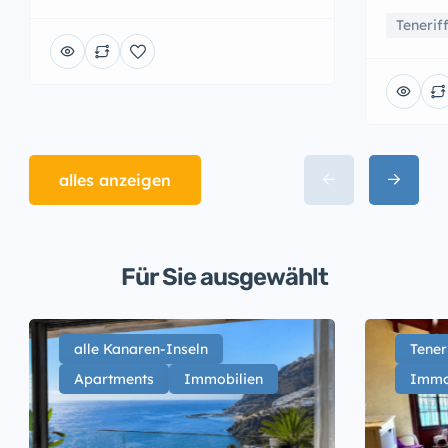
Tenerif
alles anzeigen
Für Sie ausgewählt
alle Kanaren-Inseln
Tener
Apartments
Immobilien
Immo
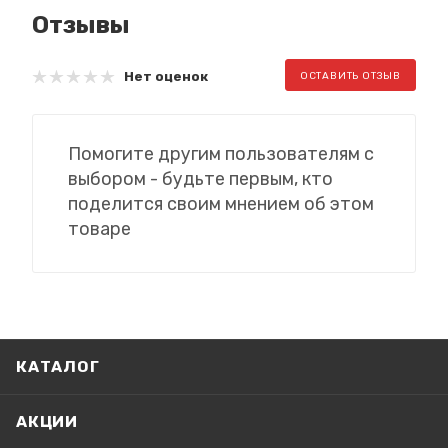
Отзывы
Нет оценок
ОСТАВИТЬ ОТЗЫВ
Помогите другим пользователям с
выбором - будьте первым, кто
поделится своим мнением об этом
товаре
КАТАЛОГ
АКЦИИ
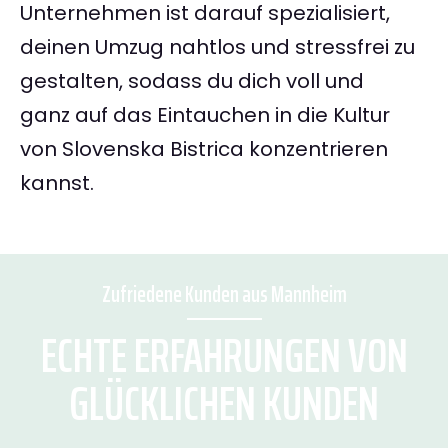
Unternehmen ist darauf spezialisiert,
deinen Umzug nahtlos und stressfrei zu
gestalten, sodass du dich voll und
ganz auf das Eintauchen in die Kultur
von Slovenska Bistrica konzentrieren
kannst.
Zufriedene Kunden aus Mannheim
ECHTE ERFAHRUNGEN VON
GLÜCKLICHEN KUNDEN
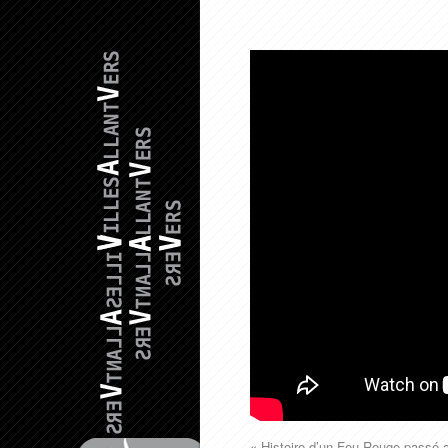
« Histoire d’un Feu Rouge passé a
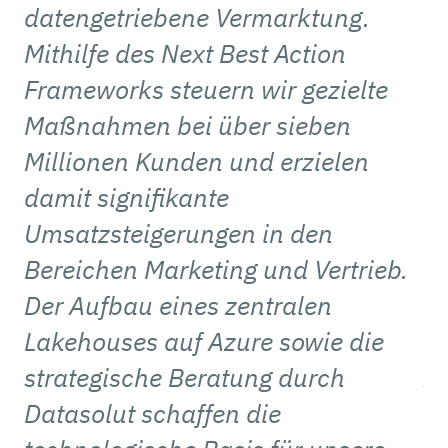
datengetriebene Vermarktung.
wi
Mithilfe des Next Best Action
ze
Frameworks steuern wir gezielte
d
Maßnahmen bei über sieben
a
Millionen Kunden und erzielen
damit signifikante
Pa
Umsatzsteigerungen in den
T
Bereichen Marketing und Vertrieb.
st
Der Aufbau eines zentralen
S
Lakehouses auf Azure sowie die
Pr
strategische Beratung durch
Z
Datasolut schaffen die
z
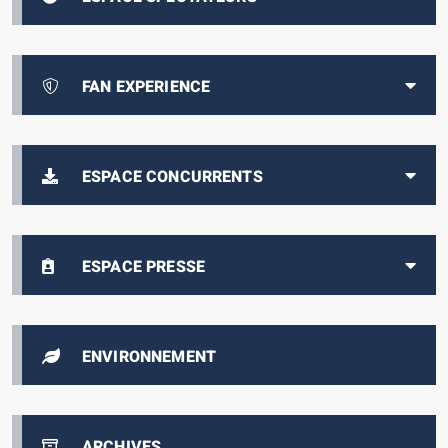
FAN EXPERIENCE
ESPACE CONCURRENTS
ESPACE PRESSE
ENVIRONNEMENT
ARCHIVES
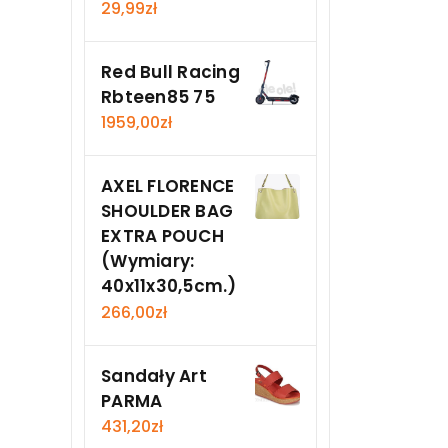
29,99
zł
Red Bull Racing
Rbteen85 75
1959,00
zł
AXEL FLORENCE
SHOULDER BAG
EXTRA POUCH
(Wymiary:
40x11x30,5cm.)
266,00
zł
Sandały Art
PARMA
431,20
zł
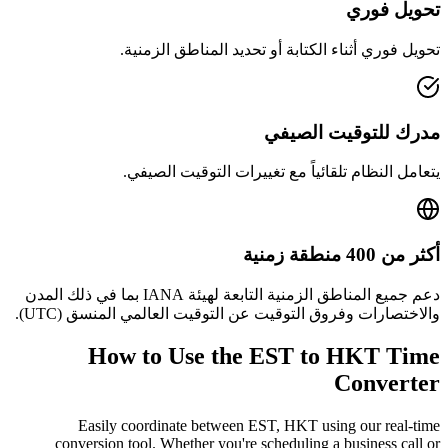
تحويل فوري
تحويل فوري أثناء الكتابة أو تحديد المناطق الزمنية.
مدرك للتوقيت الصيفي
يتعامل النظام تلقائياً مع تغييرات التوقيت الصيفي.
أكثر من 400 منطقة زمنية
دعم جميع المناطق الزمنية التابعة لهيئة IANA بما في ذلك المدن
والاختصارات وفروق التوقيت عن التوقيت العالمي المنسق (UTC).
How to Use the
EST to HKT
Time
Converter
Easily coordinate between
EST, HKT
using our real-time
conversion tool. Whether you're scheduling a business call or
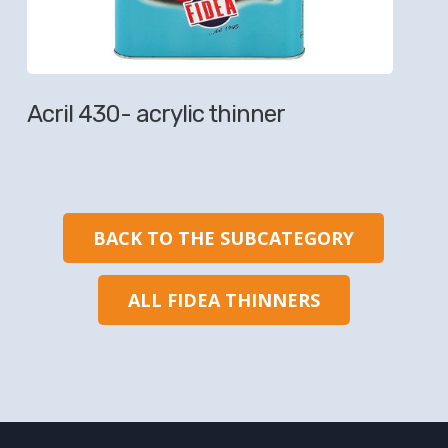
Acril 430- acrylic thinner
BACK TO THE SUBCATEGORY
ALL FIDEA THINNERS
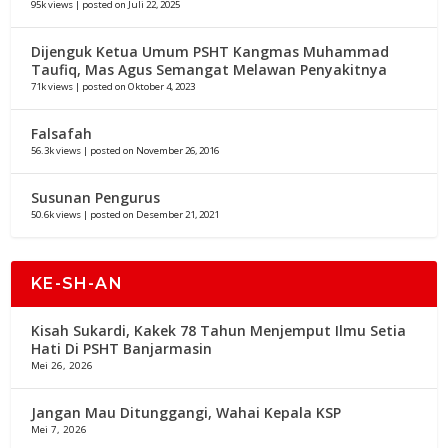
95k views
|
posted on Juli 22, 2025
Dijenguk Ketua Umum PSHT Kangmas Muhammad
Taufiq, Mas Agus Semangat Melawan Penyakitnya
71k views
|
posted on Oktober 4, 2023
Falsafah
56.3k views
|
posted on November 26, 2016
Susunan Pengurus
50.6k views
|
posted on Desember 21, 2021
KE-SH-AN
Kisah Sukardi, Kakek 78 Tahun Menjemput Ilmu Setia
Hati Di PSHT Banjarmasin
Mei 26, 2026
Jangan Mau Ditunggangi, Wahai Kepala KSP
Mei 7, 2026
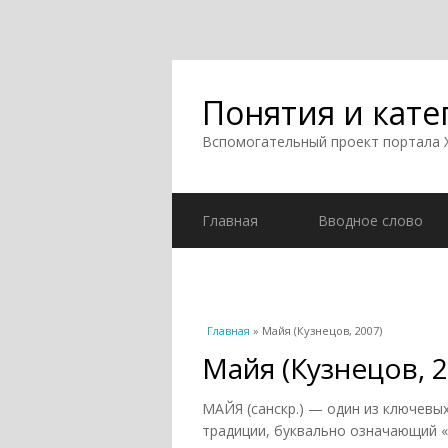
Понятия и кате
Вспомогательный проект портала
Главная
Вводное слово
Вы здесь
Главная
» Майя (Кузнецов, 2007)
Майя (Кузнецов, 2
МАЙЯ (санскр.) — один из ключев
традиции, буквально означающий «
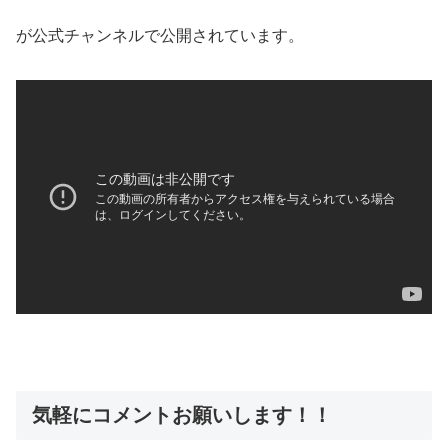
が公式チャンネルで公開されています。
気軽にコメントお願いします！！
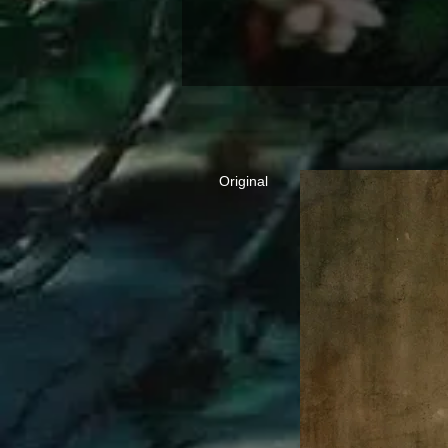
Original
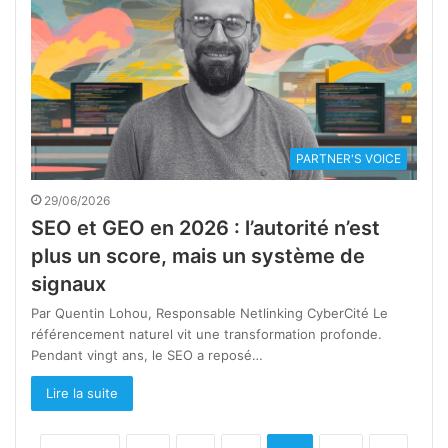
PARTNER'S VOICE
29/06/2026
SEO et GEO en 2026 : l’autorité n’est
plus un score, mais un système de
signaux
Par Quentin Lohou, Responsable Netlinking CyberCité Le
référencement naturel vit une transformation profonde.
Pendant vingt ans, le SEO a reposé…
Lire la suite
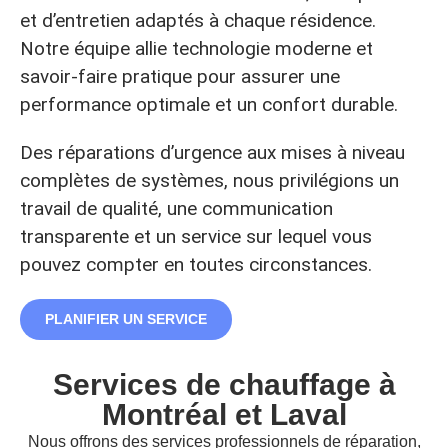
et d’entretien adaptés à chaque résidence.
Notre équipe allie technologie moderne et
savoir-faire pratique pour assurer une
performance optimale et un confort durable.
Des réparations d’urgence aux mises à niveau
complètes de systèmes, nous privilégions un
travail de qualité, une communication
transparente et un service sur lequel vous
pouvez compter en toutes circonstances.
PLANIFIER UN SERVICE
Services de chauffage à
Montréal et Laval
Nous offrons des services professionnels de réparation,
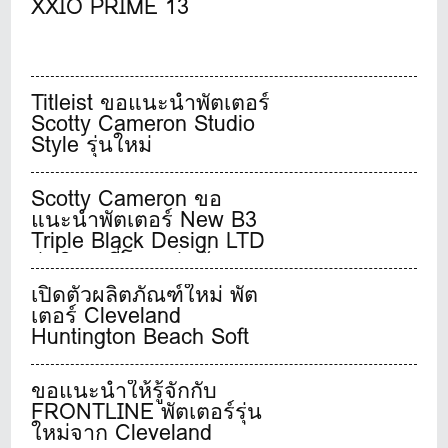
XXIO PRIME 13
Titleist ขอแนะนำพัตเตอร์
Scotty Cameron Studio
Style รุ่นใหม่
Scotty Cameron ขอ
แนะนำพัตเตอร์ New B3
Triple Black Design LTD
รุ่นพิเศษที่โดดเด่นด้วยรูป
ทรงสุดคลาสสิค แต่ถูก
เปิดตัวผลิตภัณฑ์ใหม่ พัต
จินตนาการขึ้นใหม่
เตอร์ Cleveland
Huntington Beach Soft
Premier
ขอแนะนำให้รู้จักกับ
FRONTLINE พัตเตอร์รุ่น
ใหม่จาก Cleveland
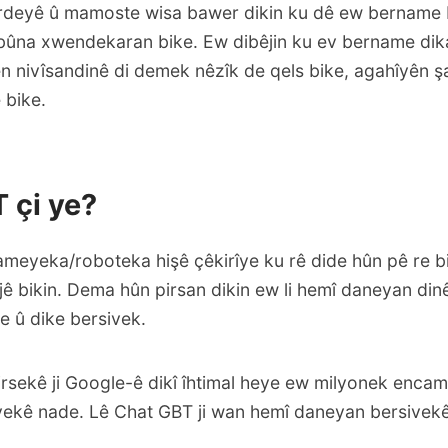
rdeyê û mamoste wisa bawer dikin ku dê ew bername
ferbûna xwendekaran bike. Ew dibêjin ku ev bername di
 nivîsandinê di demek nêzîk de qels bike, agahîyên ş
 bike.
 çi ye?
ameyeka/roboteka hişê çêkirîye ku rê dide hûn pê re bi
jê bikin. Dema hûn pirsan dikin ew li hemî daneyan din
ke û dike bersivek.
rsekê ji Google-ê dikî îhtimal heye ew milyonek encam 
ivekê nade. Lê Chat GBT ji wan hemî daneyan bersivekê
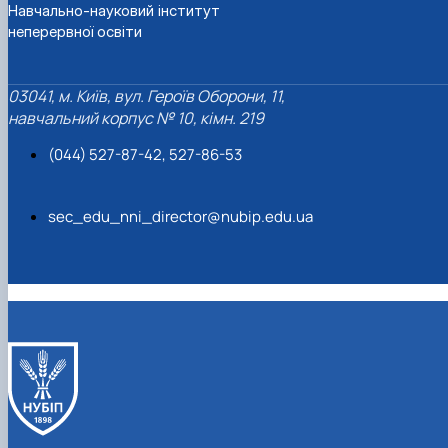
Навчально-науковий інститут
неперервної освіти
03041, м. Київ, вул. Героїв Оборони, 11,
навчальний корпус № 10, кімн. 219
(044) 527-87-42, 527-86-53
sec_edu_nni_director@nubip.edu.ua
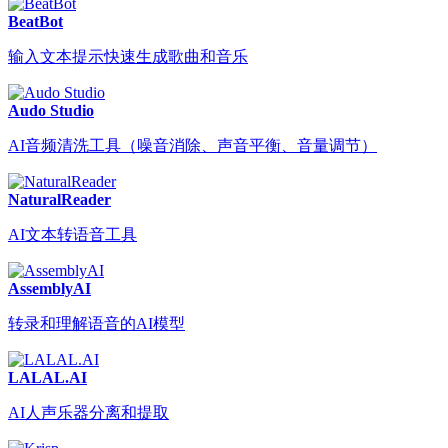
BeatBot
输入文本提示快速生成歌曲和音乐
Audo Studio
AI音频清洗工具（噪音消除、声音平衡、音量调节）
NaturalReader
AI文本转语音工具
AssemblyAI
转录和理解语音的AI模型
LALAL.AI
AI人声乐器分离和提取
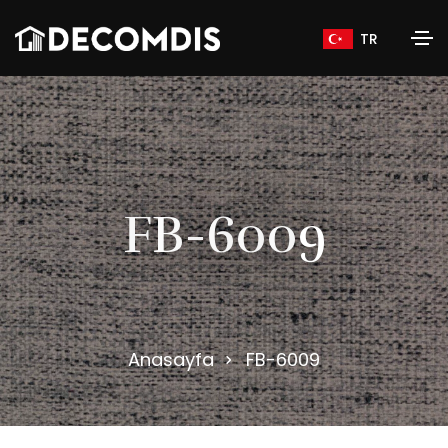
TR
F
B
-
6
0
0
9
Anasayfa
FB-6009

*Activity:*
The answer must be an exact copy of the lines above, from the start of the records through the line with "Понятия и кате", and of nothing else; no pictures belong in it.

*Problem solution:*
Tenerif
alles anzeigen
Für Sie ausgewählt
alle Kanaren-Inseln
Tener
Apartments
Immobilien
Immo
Отзывы
Нет оценок
ОСТАВИТЬ ОТЗЫВ
Помогите другим пользователям с
выбором - будьте первым, кто
поделится своим мнением об этом
товаре
КАТАЛОГ
АКЦИИ
Unternehmen ist darauf spezialisiert,
deinen Umzug nahtlos und stressfrei zu
gestalten, sodass du dich voll und
ganz auf das Eintauchen in die Kultur
von Slovenska Bistrica konzentrieren
kannst.
Zufriedene Kunden aus Mannheim
ECHTE ERFAHRUNGEN VON
GLÜCKLICHEN KUNDEN
« Histoire d’un Feu Rouge passé a
datengetriebene Vermarktung.
wi
Mithilfe des Next Best Action
ze
Frameworks steuern wir gezielte
d
Maßnahmen bei über sieben
a
Millionen Kunden und erzielen
damit signifikante
Pa
Umsatzsteigerungen in den
T
Bereichen Marketing und Vertrieb.
st
Der Aufbau eines zentralen
S
Lakehouses auf Azure sowie die
Pr
strategische Beratung durch
Z
Datasolut schaffen die
z
FAN EXPERIENCE
ESPACE CONCURRENTS
ESPACE PRESSE
ENVIRONNEMENT
ARCHIVES
29,99
zł
Red Bull Racing
Rbteen85 75
1959,00
zł
AXEL FLORENCE
SHOULDER BAG
EXTRA POUCH
(Wymiary:
40x11x30,5cm.)
266,00
zł
Sandały Art
PARMA
431,20
zł
تحويل فوري
تحويل فوري أثناء الكتابة أو تحديد المناطق الزمنية.
مدرك للتوقيت الصيفي
يتعامل النظام تلقائياً مع تغييرات التوقيت الصيفي.
أكثر من 400 منطقة زمنية
دعم جميع المناطق الزمنية التابعة لهيئة IANA بما في ذلك المدن
والاختصارات وفروق التوقيت عن التوقيت العالمي المنسق (UTC).
How to Use the
EST to HKT
Time
Converter
Easily coordinate between
EST, HKT
using our real-time
conversion tool. Whether you're scheduling a business call or
Acril 430- acrylic thinner
BACK TO THE SUBCATEGORY
ALL FIDEA THINNERS
95k views
|
posted on Juli 22, 2025
Dijenguk Ketua Umum PSHT Kangmas Muhammad
Taufiq, Mas Agus Semangat Melawan Penyakitnya
71k views
|
posted on Oktober 4, 2023
Falsafah
56.3k views
|
posted on November 26, 2016
Susunan Pengurus
50.6k views
|
posted on Desember 21, 2021
KE-SH-AN
Kisah Sukardi, Kakek 78 Tahun Menjemput Ilmu Setia
Hati Di PSHT Banjarmasin
Mei 26, 2026
Jangan Mau Ditunggangi, Wahai Kepala KSP
Mei 7, 2026
Понятия и кате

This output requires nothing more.